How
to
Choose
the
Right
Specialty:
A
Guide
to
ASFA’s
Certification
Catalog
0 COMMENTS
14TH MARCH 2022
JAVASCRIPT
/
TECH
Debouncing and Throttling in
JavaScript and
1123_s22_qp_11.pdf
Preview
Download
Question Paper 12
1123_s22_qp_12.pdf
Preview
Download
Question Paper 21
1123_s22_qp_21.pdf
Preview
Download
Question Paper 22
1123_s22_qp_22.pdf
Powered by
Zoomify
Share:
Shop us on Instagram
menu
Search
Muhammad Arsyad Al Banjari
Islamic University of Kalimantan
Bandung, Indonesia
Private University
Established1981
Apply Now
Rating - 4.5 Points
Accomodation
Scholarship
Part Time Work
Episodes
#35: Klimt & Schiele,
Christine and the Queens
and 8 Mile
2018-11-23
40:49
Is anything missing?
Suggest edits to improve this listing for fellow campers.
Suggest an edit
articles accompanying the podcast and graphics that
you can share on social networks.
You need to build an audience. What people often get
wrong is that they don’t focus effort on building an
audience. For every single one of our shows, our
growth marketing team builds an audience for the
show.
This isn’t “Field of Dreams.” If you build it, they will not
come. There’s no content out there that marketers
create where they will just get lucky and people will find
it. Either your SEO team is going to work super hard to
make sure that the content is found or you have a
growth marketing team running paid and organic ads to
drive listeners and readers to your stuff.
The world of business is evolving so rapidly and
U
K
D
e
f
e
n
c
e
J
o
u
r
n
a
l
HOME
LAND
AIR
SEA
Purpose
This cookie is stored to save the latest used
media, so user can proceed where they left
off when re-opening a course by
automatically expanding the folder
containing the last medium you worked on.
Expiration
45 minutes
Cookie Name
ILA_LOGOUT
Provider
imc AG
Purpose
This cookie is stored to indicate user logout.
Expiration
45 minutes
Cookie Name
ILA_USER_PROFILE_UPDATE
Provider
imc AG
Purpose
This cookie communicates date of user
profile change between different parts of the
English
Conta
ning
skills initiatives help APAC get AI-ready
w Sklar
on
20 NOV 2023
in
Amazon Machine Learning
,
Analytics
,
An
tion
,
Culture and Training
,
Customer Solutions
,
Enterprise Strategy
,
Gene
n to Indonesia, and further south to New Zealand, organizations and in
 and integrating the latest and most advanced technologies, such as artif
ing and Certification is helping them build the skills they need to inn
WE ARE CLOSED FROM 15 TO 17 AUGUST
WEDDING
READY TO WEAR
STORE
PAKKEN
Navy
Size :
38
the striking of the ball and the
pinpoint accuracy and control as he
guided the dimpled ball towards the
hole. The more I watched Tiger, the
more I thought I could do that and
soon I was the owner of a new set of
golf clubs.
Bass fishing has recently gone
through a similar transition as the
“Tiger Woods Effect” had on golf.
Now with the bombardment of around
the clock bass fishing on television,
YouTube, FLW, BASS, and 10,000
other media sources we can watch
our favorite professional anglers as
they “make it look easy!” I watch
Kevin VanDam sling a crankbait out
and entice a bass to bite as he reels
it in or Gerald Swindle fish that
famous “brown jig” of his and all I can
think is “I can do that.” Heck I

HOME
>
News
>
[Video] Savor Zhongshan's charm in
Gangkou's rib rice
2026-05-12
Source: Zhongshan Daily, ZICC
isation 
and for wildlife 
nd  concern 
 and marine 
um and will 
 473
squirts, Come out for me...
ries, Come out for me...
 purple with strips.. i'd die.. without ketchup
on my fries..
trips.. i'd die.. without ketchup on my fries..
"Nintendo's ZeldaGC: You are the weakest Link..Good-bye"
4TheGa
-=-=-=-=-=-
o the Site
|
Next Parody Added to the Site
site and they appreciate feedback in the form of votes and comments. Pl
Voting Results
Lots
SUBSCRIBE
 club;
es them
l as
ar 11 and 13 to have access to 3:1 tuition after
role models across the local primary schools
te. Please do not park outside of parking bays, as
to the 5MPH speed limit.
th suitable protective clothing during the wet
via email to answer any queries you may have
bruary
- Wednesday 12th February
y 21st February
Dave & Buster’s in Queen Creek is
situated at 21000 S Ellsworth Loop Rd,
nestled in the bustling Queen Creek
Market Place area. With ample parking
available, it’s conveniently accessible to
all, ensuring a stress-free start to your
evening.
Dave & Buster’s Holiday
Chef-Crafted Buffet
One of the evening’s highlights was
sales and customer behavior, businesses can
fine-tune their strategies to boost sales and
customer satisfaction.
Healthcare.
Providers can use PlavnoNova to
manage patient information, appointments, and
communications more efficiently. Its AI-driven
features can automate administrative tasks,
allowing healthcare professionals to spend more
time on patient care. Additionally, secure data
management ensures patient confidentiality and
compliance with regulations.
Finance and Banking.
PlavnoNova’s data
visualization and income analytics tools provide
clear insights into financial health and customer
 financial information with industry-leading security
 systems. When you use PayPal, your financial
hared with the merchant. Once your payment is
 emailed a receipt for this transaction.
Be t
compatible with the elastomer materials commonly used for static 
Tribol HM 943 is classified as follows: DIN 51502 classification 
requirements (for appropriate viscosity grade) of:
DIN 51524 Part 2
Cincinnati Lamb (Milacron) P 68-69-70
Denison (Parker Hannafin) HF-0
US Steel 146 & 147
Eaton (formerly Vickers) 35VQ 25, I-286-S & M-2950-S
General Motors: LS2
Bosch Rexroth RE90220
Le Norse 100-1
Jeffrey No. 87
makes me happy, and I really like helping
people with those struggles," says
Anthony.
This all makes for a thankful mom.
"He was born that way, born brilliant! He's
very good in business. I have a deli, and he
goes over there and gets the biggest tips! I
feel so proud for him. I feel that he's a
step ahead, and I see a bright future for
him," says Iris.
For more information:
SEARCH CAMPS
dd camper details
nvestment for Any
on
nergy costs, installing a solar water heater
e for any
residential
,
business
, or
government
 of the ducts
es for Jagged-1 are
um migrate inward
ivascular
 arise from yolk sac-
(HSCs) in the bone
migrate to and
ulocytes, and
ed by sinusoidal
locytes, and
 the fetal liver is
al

━━━━━━━━

### Your assignment
The response should repeat the whole listing exactly.

### Reply
How
to
Choose
the
Right
Specialty:
A
Guide
to
ASFA’s
Certification
Catalog
0 COMMENTS
14TH MARCH 2022
JAVASCRIPT
/
TECH
Debouncing and Throttling in
JavaScript and
1123_s22_qp_11.pdf
Preview
Download
Question Paper 12
1123_s22_qp_12.pdf
Preview
Download
Question Paper 21
1123_s22_qp_21.pdf
Preview
Download
Question Paper 22
1123_s22_qp_22.pdf
Powered by
Zoomify
Share:
Shop us on Instagram
menu
Search
Muhammad Arsyad Al Banjari
Islamic University of Kalimantan
Bandung, Indonesia
Private University
Established1981
Apply Now
Rating - 4.5 Points
Accomodation
Scholarship
Part Time Work
Episodes
#35: Klimt & Schiele,
Christine and the Queens
and 8 Mile
2018-11-23
40:49
Is anything missing?
Suggest edits to improve this listing for fellow campers.
Suggest an edit
articles accompanying the podcast and graphics that
you can share on social networks.
You need to build an audience. What people often get
wrong is that they don’t focus effort on building an
audience. For every single one of our shows, our
growth marketing team builds an audience for the
show.
This isn’t “Field of Dreams.” If you build it, they will not
come. There’s no content out there that marketers
create where they will just get lucky and people will find
it. Either your SEO team is going to work super hard to
make sure that the content is found or you have a
growth marketing team running paid and organic ads to
drive listeners and readers to your stuff.
The world of business is evolving so rapidly and
U
K
D
e
f
e
n
c
e
J
o
u
r
n
a
l
HOME
LAND
AIR
SEA
Purpose
This cookie is stored to save the latest used
media, so user can proceed where they left
off when re-opening a course by
automatically expanding the folder
containing the last medium you worked on.
Expiration
45 minutes
Cookie Name
ILA_LOGOUT
Provider
imc AG
Purpose
This cookie is stored to indicate user logout.
Expiration
45 minutes
Cookie Name
ILA_USER_PROFILE_UPDATE
Provider
imc AG
Purpose
This cookie communicates date of user
profile change between different parts of the
English
Conta
ning
skills initiatives help APAC get AI-ready
w Sklar
on
20 NOV 2023
in
Amazon Machine Learning
,
Analytics
,
An
tion
,
Culture and Training
,
Customer Solutions
,
Enterprise Strategy
,
Gene
n to Indonesia, and further south to New Zealand, organizations and in
 and integrating the latest and most advanced technologies, such as artif
ing and Certification is helping them build the skills they need to inn
WE ARE CLOSED FROM 15 TO 17 AUGUST
WEDDING
READY TO WEAR
STORE
PAKKEN
Navy
Size :
38
the striking of the ball and the
pinpoint accuracy and control as he
guided the dimpled ball towards the
hole. The more I watched Tiger, the
more I thought I could do that and
soon I was the owner of a new set of
golf clubs.
Bass fishing has recently gone
through a similar transition as the
“Tiger Woods Effect” had on golf.
Now with the bombardment of around
the clock bass fishing on television,
YouTube, FLW, BASS, and 10,000
other media sources we can watch
our favorite professional anglers as
they “make it look easy!” I watch
Kevin VanDam sling a crankbait out
and entice a bass to bite as he reels
it in or Gerald Swindle fish that
famous “brown jig” of his and all I can
think is “I can do that.” Heck I

HOME
>
News
>
[Video] Savor Zhongshan's charm in
Gangkou's rib rice
2026-05-12
Source: Zhongshan Daily, ZICC
isation 
and for wildlife 
nd  concern 
 and marine 
um and will 
 473
squirts, Come out for me...
ries, Come out for me...
 purple with strips.. i'd die.. without ketchup
on my fries..
trips.. i'd die.. without ketchup on my fries..
"Nintendo's ZeldaGC: You are the weakest Link..Good-bye"
4TheGa
-=-=-=-=-=-
o the Site
|
Next Parody Added to the Site
site and they appreciate feedback in the form of votes and comments. Pl
Voting Results
Lots
SUBSCRIBE
 club;
es them
l as
ar 11 and 13 to have access to 3:1 tuition after
role models across the local primary schools
te. Please do not park outside of parking bays, as
to the 5MPH speed limit.
th suitable protective clothing during the wet
via email to answer any queries you may have
bruary
- Wednesday 12th February
y 21st February
Dave & Buster’s in Queen Creek is
situated at 21000 S Ellsworth Loop Rd,
nestled in the bustling Queen Creek
Market Place area. With ample parking
available, it’s conveniently accessible to
all, ensuring a stress-free start to your
evening.
Dave & Buster’s Holiday
Chef-Crafted Buffet
One of the evening’s highlights was
sales and customer behavior, businesses can
fine-tune their strategies to boost sales and
customer satisfaction.
Healthcare.
Providers can use PlavnoNova to
manage patient information, appointments, and
communications more efficiently. Its AI-driven
features can automate administrative tasks,
allowing healthcare professionals to spend more
time on patient care. Additionally, secure data
management ensures patient confidentiality and
compliance with regulations.
Finance and Banking.
PlavnoNova’s data
visualization and income analytics tools provide
clear insights into financial health and customer
 financial information with industry-leading security
 systems. When you use PayPal, your financial
hared with the merchant. Once your payment is
 emailed a receipt for this transaction.
Be t
compatible with the elastomer materials commonly used for static 
Tribol HM 943 is classified as follows: DIN 51502 classification 
requirements (for appropriate viscosity grade) of:
DIN 51524 Part 2
Cincinnati Lamb (Milacron) P 68-69-70
Denison (Parker Hannafin) HF-0
US Steel 146 & 147
Eaton (formerly Vickers) 35VQ 25, I-286-S & M-2950-S
General Motors: LS2
Bosch Rexroth RE90220
Le Norse 100-1
Jeffrey No. 87
makes me happy, and I really like helping
people with those struggles," says
Anthony.
This all makes for a thankful mom.
"He was born that way, born brilliant! He's
very good in business. I have a deli, and he
goes over there and gets the biggest tips! I
feel so proud for him. I feel that he's a
step ahead, and I see a bright future for
him," says Iris.
For more information:
SEARCH CAMPS
dd camper details
nvestment for Any
on
nergy costs, installing a solar water heater
e for any
residential
,
business
, or
government
 of the ducts
es for Jagged-1 are
um migrate inward
ivascular
 arise from yolk sac-
(HSCs) in the bone
migrate to and
ulocytes, and
ed by sinusoidal
locytes, and
 the fetal liver is
al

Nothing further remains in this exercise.